We use nround = 107 and Seed number = 1710 to train the model. To do this, we employ the xgb.train() function in xgboost package.
nround = best_test_merror_mean_index
set.seed(best_seednumber)
bst_Model <- xgb.train(data = trainingM,
params=best_param,
nrounds = nround,
nthread = 3)
We calculate the accuracy of the model on the validation data set testingM.
testing_pred <- predict(bst_Model,testingM)
accuracy.validation <- confusionMatrix(testing_pred, subtesting$classe)$overall[1]
accuracy.validation
## Accuracy
## 0.9969414
As you can see, the accuracy is high (>99%), which indicates that our final model is pretty robust. Therefore, we obtain a very low out-of-sample error of 0.0030586.
To further examine the model, we plot the top 10 important features in the model according to the gain value. Gain gives you indication about the information of how a feature is important in making a branch of a decision tree more pure. In this model, yaw_belt, roll_belt, and pitch_forearm are top 3 important features to predict the classe variable.
importance <- xgb.importance(dimnames(trainingM)[[2]],
model = bst_Model)
xgb.plot.importance(importance[1:10],
xlab = "Gain")
The 2 first trees of the model are plotted below.
xgb.plot.tree(feature_names = dimnames(trainingM)[[2]],
model = bst_Model,
trees = 2,
plot_height = 1200,
plot_width = 1000)
testing_data data setIn the following code, we use the model we’ve obtained from above to predict the testing data from pml_testing.csv.
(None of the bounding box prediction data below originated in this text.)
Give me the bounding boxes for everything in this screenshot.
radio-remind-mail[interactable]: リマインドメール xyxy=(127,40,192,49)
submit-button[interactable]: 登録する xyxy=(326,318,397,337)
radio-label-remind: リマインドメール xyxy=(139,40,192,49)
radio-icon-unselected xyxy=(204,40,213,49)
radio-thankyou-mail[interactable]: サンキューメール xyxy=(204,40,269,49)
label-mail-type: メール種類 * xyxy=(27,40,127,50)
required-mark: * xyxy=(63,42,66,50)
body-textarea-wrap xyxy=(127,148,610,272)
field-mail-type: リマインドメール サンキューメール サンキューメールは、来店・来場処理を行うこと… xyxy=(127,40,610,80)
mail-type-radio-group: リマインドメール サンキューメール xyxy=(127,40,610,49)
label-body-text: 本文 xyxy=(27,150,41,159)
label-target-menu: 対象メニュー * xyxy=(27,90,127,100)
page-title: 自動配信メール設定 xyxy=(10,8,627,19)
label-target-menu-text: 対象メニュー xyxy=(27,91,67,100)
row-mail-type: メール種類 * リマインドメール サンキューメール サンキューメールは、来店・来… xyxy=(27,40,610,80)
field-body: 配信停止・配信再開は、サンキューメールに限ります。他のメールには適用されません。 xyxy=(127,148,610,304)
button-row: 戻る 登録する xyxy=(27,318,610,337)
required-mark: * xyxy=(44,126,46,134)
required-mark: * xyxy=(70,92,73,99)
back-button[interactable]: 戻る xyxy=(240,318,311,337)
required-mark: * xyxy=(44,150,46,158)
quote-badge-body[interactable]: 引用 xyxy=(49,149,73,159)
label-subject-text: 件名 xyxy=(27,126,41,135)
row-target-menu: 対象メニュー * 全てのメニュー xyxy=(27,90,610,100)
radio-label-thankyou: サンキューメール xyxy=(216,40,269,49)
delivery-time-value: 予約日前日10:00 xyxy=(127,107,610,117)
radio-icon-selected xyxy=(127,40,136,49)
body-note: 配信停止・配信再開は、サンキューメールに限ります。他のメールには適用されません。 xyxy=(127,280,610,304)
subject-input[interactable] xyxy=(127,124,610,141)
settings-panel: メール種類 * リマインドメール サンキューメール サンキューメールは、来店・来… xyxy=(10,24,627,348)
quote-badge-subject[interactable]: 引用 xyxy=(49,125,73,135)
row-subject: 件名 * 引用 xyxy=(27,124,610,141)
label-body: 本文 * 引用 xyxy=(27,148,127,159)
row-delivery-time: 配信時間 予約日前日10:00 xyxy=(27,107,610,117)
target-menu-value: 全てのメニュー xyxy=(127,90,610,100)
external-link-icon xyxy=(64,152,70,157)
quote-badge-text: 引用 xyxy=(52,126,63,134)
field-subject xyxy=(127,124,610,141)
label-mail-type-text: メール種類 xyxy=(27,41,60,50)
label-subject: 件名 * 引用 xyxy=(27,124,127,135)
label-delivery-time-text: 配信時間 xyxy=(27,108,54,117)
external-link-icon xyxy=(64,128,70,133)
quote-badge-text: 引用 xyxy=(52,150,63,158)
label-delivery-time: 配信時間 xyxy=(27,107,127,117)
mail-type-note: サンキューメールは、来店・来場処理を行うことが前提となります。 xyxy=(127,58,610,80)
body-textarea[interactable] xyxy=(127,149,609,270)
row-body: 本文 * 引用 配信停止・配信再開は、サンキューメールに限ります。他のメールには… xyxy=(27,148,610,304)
testM <- sparse.model.matrix(problem_id ~ .-1,
data = testing_data)
test_pred <- predict(bst_Model, testM)
prediction_results <- chartr("12345", "ABCDE", test_pred)
prediction_results
## [1] "B" "A" "B" "A" "A" "E" "D" "B" "A" "A" "B" "C" "B" "A" "E" "E" "A"
## [18] "B" "B" "B"
In this project, we used the xgboost algorithm to build a prediction model based on 19622 observations from Weight Lifting Exercise Dataset.
70% of the total observations were used to train the model while the remaining 30% were used for cross-validation. We ran 5-fold cross validation for 10 times. The model we finalised has an overall accuracy of 0.9969414 on the validation test set; out of sample error is 0.0030586.
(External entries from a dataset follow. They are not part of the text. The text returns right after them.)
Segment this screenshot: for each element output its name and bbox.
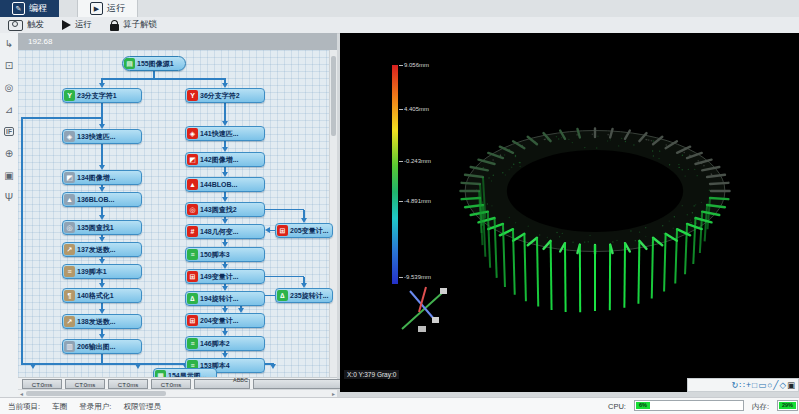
flow-node-138[interactable]: ↗138发送数... [62,314,142,329]
condition-if-icon[interactable]: IF [0,124,18,140]
project-value: 车圈 [52,402,67,411]
flow-node-136[interactable]: ▲136BLOB... [62,192,142,207]
flow-node-134[interactable]: ◩134图像增... [62,170,142,185]
pan-view-icon[interactable]: ∷ [740,379,745,391]
flow-node-label: 206输出图... [77,342,116,352]
layers-icon[interactable]: ▣ [787,379,795,391]
flow-node-148[interactable]: #148几何变... [185,224,265,239]
flowchart-canvas[interactable]: ▤155图像源1Y23分支字符1Y36分支字符2◈133快速匹...◩134图像… [18,50,337,377]
flow-node-135[interactable]: ◎135圆查找1 [62,220,142,235]
flow-node-235[interactable]: ∆235旋转计... [275,288,333,303]
flow-node-154[interactable]: ▦154显示图... [153,368,217,377]
status-bar: 当前项目: 车圈 登录用户: 权限管理员 CPU: 6% 内存: 29% [0,397,799,414]
tab-run-mode[interactable]: ▶ 运行 [77,0,138,17]
axis-gizmo[interactable] [396,285,448,335]
flow-node-144[interactable]: ▲144BLOB... [185,177,265,192]
tools-icon[interactable]: Ψ [0,190,18,206]
flag-roi-icon[interactable]: ▭ [758,379,766,391]
cpu-label: CPU: [608,402,626,411]
flow-node-143[interactable]: ◎143圆查找2 [185,202,265,217]
rect-roi-icon[interactable]: □ [752,379,757,391]
flow-node-label: 144BLOB... [200,181,237,188]
flow-node-label: 205变量计... [290,226,329,236]
diamond-roi-icon[interactable]: ◇ [779,379,786,391]
branch-char-icon: Y [64,90,75,101]
circle-find-icon: ◎ [64,222,75,233]
target-icon[interactable]: ◎ [0,80,18,96]
run-button[interactable]: 运行 [62,19,92,31]
flow-node-label: 155图像源1 [137,59,174,69]
flow-node-23[interactable]: Y23分支字符1 [62,88,142,103]
tab-programming[interactable]: ✎ 编程 [0,0,59,17]
flow-node-141[interactable]: ◈141快速匹... [185,126,265,141]
flow-node-label: 136BLOB... [77,196,114,203]
flow-node-36[interactable]: Y36分支字符2 [185,88,265,103]
main-toolbar: 触发 运行 算子解锁 [0,17,799,34]
play-icon [62,20,71,30]
display-icon: ▦ [155,370,166,377]
send-data-icon: ↗ [64,244,75,255]
flow-vertical-scrollbar[interactable] [329,50,337,377]
flow-node-label: 142图像增... [200,155,239,165]
connector-line [101,207,103,215]
display-monitor-icon[interactable]: ▣ [0,168,18,184]
trigger-button[interactable]: 触发 [8,19,44,31]
flow-node-155[interactable]: ▤155图像源1 [122,56,186,71]
flow-node-label: 235旋转计... [290,291,329,301]
rotate-view-icon[interactable]: ↻ [731,379,738,391]
image-source-icon: ▤ [124,58,135,69]
flow-node-146[interactable]: ≡146脚本2 [185,336,265,351]
hscroll-thumb[interactable] [26,391,166,396]
capture-icon[interactable]: ⊡ [0,58,18,74]
user-label: 登录用户: [79,402,111,411]
result-tab[interactable]: CT:0ms [108,379,148,389]
geometry-icon: # [187,226,198,237]
result-tab[interactable] [253,379,341,389]
format-icon: ¶ [64,290,75,301]
result-tab[interactable]: CT:0ms [65,379,105,389]
memory-field: 29% [777,400,798,411]
blob-icon: ▲ [64,194,75,205]
send-data-icon: ↗ [64,316,75,327]
flow-node-label: 141快速匹... [200,129,239,139]
flow-node-label: 133快速匹... [77,132,116,142]
axis-label-chip [432,317,439,323]
result-tab[interactable]: CT:0ms [22,379,62,389]
colorbar-tick-label: -0.243mm [399,158,431,164]
flow-node-label: 140格式化1 [77,291,114,301]
flow-node-205[interactable]: ⊞205变量计... [275,223,333,238]
rotate-calc-icon: ∆ [187,293,198,304]
globe-icon[interactable]: ⊕ [0,146,18,162]
branch-char-icon: Y [187,90,198,101]
flow-node-204[interactable]: ⊞204变量计... [185,313,265,328]
circle-roi-icon[interactable]: ○ [767,379,772,391]
point-cloud-gear[interactable] [340,33,799,392]
flow-node-206[interactable]: ▥206输出图... [62,339,142,354]
flow-node-140[interactable]: ¶140格式化1 [62,288,142,303]
axis-y-line [410,291,434,319]
zoom-in-icon[interactable]: + [746,379,751,391]
operator-unlock-button[interactable]: 算子解锁 [110,19,157,31]
image-enhance-icon: ◩ [187,154,198,165]
flow-node-label: 135圆查找1 [77,223,114,233]
flow-node-label: 204变量计... [200,316,239,326]
flow-node-149[interactable]: ⊞149变量计... [185,269,265,284]
result-tab[interactable]: CT:0ms [151,379,191,389]
flow-node-150[interactable]: ≡150脚本3 [185,247,265,262]
flow-node-137[interactable]: ↗137发送数... [62,242,142,257]
connector-arrow [135,364,141,369]
calibration-chart-icon[interactable]: ⊿ [0,102,18,118]
colorbar-tick-label: 4.405mm [399,106,429,112]
flow-node-label: 150脚本3 [200,250,230,260]
viewer-3d[interactable]: 9.056mm4.405mm-0.243mm-4.891mm-9.539mm X… [340,33,799,392]
memory-label: 内存: [752,402,769,412]
flow-node-142[interactable]: ◩142图像增... [185,152,265,167]
play-box-icon: ▶ [90,2,103,15]
flow-node-133[interactable]: ◈133快速匹... [62,129,142,144]
quick-match-icon: ◈ [64,131,75,142]
line-roi-icon[interactable]: ╱ [773,379,778,391]
flow-node-194[interactable]: ∆194旋转计... [185,291,265,306]
collapse-flow-icon[interactable]: ↳ [0,36,18,52]
flow-node-139[interactable]: ≡139脚本1 [62,264,142,279]
script-icon: ≡ [64,266,75,277]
We believe that the model is well developed for prediction.
[1] Velloso, E.; Bulling, A.; Gellersen, H.; Ugulino, W.; Fuks, H. Qualitative Activity Recognition of Weight Lifting Exercises. Proceedings of 4th International Conference in Cooperation with SIGCHI (Augmented Human ’13). Stuttgart, Germany: ACM SIGCHI, 2013.
[2] Srivastava, T. How to use XGBoost algorithm in R in easy steps. January 22, 2016.
[3] The Comprehensive R Archive Network - R Project. XGBoost R Tutorial.